Contrastive Language-Image Pre-training (CLIP), which excels at abstracting open-world representations across domains and modalities, has become a foundation for a variety of vision and multimodal tasks. However, recent studies reveal that CLIP has severe visual shortcomings, such as which can hardly distinguish orientation, quantity, color, structure, etc. These visual shortcomings also limit the perception capabilities of multimodal large language models (MLLMs) built on CLIP. The main reason could be that the image-text pairs used to train CLIP are inherently biased, due to the lack of the distinctiveness of the text and the diversity of images. In this work, we present a simple post-training approach for CLIP models, which largely overcomes its visual shortcomings via a self-supervised diffusion process. We introduce DIVA, which uses the DIffusion model as a Visual Assistant for CLIP. Specifically, DIVA leverages generative feedback from text-to-image diffusion models to optimize CLIP representations, with only images (without corresponding text). We demonstrate that DIVA improves CLIP's performance on the challenging MMVP-VLM benchmark which assesses fine-grained visual abilities to a large extent (e.g., 3-7%), and enhances the performance of MLLMs and vision models on multimodal understanding and segmentation tasks. Extensive evaluation on 29 image classification and retrieval benchmarks confirms that our framework preserves CLIP's strong zero-shot capabilities. The code is available at https://github.com/baaivision/DIVA.
Paper Structure (17 sections, 5 equations, 3 figures, 9 tables, 1 algorithm)
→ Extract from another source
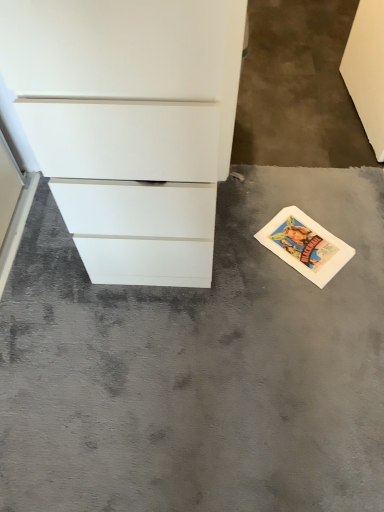 Locate an element on the screen. The image size is (384, 512). vacant space underneath white paper postcard at lower right (from a real-world perspective) is located at coordinates (308, 241). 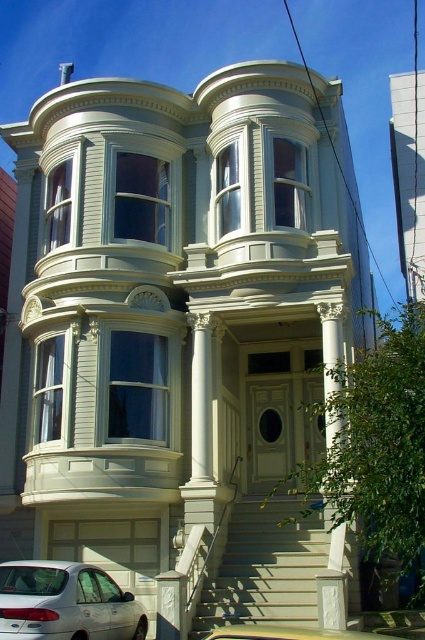 Can you confirm if smooth beige stairs at center is positioned above yellow matte taxi at lower center?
This paper contains 17 sections, 5 equations, 3 figures, 9 tables, 1 algorithm.

Figures (3)

  • Figure 1: Left: The existing CLIP models mostly suffer from the inability to distinguish visual details. After enhancing the visual capabilities with our DIVA, the sensitivity of CLIP to visual details has greatly improved. Right: Our proposed DIVA consistently boosts the performance of various CLIP models radford2021learningfang2023dataxu2023demystifyingzhai2023sigmoid on MMVP-VLM benchmark that evaluates the visual capabilities of vision-language models.
  • Figure 2: Overall architecture of our DIVA. Given an image $x_0$, the CLIP model $\theta$ encodes the visual features as main part of condition $\textbf{c}$, then the generative diffusion model $\phi$ predicts the added noise $\epsilon$ taking the noisy image $x_t$ and condition $\textbf{c}$ as input. We optimize the CLIP's representation by maximizing the image likelihood with the diffusion loss via generative feedback.
  • Figure 3: Qualitative analysis on MMVP-VLM and MMVP benchmark.Left: The prediction results from the OpenAI ViT-L-14 CLIP before & after incorporating DIVA. Right: The prediction results from LLaVA-1.5-7B before & after using our DIVA. The results on both benchmarks show that our framework can greatly enhance CLIP models' fine-grained visual perception capability and effectively alleviate the hallucination problem.